■ Record extracts
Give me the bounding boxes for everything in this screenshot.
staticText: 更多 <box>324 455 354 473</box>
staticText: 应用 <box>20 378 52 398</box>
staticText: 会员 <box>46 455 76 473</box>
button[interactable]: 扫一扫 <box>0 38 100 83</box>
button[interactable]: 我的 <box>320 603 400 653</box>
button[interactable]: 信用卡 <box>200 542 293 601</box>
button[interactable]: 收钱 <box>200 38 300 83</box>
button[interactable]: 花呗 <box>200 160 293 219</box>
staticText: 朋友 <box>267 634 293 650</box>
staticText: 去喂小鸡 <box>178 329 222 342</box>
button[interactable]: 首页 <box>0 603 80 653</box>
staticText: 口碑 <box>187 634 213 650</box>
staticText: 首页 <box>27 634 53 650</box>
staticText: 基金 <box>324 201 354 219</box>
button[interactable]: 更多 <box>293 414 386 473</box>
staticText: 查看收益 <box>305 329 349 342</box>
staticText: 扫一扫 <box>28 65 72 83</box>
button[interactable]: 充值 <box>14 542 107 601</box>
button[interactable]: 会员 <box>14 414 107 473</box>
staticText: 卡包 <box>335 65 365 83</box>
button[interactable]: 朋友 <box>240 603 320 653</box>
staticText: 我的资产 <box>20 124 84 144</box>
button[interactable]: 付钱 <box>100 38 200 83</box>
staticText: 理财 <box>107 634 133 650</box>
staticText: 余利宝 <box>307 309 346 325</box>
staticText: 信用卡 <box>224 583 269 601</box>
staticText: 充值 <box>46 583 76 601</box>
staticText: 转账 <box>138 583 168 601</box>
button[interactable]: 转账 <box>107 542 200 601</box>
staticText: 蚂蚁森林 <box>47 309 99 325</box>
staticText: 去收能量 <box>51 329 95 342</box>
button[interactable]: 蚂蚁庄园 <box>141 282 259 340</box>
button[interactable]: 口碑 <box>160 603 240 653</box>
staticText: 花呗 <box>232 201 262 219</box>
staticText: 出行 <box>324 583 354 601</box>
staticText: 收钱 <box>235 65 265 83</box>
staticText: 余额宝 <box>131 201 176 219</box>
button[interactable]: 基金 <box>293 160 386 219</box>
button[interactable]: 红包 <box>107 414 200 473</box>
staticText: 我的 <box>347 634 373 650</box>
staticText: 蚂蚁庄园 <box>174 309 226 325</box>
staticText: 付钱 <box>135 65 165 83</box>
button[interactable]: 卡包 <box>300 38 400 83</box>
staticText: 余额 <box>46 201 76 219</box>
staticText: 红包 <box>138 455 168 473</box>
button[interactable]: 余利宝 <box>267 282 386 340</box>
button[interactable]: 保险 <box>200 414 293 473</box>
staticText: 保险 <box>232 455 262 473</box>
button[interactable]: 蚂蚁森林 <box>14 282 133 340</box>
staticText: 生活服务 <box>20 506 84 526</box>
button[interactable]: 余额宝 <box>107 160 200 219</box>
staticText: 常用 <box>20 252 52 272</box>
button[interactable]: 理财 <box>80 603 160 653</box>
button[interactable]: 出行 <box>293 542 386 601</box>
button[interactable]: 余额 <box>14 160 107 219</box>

...

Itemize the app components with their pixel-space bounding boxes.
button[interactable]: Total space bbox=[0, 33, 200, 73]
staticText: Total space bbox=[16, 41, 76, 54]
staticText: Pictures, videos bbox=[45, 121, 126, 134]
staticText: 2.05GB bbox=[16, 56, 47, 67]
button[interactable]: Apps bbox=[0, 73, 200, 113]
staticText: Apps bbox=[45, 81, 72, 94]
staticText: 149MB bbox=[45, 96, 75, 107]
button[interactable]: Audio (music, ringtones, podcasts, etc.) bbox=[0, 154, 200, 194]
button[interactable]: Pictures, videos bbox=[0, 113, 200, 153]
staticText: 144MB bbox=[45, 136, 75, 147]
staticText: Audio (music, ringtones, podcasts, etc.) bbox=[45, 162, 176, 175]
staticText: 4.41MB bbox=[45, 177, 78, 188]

■ Aim of the exercise
Determine the number of lines in the data above that hold "Audio", and reply with that number alone.

■ Exercise solution
2